Exhausted though Weiss was, she still noticed the mark on Blake's abdomen.

There wasn't much occasion to talk about it in the whirlwind days that followed the Battle of Haven. There were a million tasks to occupy their little Save-the-World Squad. They knew they needed to get to Atlas as soon as possible to secure the Lamp. At the same time, they couldn't just abandon Mistral. With Lionheart a traitor and the extent of his treachery still unknown, with race relations in total upheaval, with the Kingdom largely denuded of Huntsmen, there was enough work to occupy RWBY for years to come.

Ozpin gave them five days.

That left scant "personal time" for the members of Weiss' surrogate family to catch their breath, decompress, and reconnect. Even having noticed the mark, Weiss never had an opportunity to ask her friend about it. (She hoped Blake was still a friend, at least; so many things were up in the air. One more thing to talk about, if they ever got the chance.)

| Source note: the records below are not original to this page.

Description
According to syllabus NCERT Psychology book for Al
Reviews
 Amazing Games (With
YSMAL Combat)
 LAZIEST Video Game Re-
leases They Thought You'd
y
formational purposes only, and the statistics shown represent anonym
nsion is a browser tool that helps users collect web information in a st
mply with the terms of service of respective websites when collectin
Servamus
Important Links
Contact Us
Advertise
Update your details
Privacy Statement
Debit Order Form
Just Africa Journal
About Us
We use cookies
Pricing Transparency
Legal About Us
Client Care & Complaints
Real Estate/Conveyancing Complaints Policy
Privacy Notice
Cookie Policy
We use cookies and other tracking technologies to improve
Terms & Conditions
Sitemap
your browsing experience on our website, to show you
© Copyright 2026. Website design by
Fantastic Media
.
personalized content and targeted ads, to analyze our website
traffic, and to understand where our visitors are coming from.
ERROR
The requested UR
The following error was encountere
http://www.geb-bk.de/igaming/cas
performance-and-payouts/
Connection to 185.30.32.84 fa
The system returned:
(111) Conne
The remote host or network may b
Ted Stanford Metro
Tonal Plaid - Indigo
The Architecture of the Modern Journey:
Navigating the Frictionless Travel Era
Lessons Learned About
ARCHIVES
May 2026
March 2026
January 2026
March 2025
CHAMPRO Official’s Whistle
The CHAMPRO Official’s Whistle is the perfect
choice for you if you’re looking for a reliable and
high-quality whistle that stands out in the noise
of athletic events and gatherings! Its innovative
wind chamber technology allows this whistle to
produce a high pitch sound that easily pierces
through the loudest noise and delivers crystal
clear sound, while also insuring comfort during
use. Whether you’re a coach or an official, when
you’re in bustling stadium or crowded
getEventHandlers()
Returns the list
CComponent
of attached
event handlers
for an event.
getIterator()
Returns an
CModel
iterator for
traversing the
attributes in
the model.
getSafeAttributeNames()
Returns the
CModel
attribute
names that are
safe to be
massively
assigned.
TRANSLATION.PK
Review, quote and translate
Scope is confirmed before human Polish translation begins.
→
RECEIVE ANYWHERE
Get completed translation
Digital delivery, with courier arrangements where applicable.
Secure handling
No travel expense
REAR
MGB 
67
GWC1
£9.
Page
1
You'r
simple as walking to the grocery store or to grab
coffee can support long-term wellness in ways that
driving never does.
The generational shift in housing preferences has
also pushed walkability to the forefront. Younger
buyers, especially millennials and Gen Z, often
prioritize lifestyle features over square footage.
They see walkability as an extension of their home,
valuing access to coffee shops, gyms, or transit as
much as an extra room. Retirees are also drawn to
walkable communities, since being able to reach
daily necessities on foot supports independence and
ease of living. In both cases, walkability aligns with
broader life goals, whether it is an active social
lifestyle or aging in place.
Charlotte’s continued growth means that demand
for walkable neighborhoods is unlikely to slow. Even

The fourth night found everyone packing up and preparing to move on. This had taken Weiss an embarrassingly short time to accomplish. She'd escaped from the Branwen bandits with little more than Myrtenaster and the clothes on her back. The group had a small amount of lien to fund entirely too many world-saving activities; of the tiny portion allotted to Weiss, most of it went to Dust and a single set of pajamas.

She finished well before the others, especially since she didn't have the personal connections the others had. Not in this city, anyway. With her part done and the rest of the place in bedlam, Weiss decided to try to stay out of the way. This gave her an opportunity to check something that'd been bothering her.

She stood in the bathroom in her pajamas, looking in the mirror, intensely self-aware. At least there wasn't any makeup around (they couldn't afford it); the déjà vu would have been intense.

Slowly, she lifted the hem of her shirt, and looked at the reflection of her exposed skin above the waist on her right side.

Nothing.

Nothing but a smooth plain of seemingly untouched skin.

She let out a breath she hadn't known she'd been holding.

There was a knock on the door. "Anyone in there?"

"It's fine," Weiss called back, even as her fingers ran over her skin. Not even a hint of what had been, according to Jaune, a rather sizeable hole punched in her body.

The door eased open and Blake snuck in. She froze when she saw Weiss; her faunus ears flattened against her skull. "I'll come back later," she mumbled.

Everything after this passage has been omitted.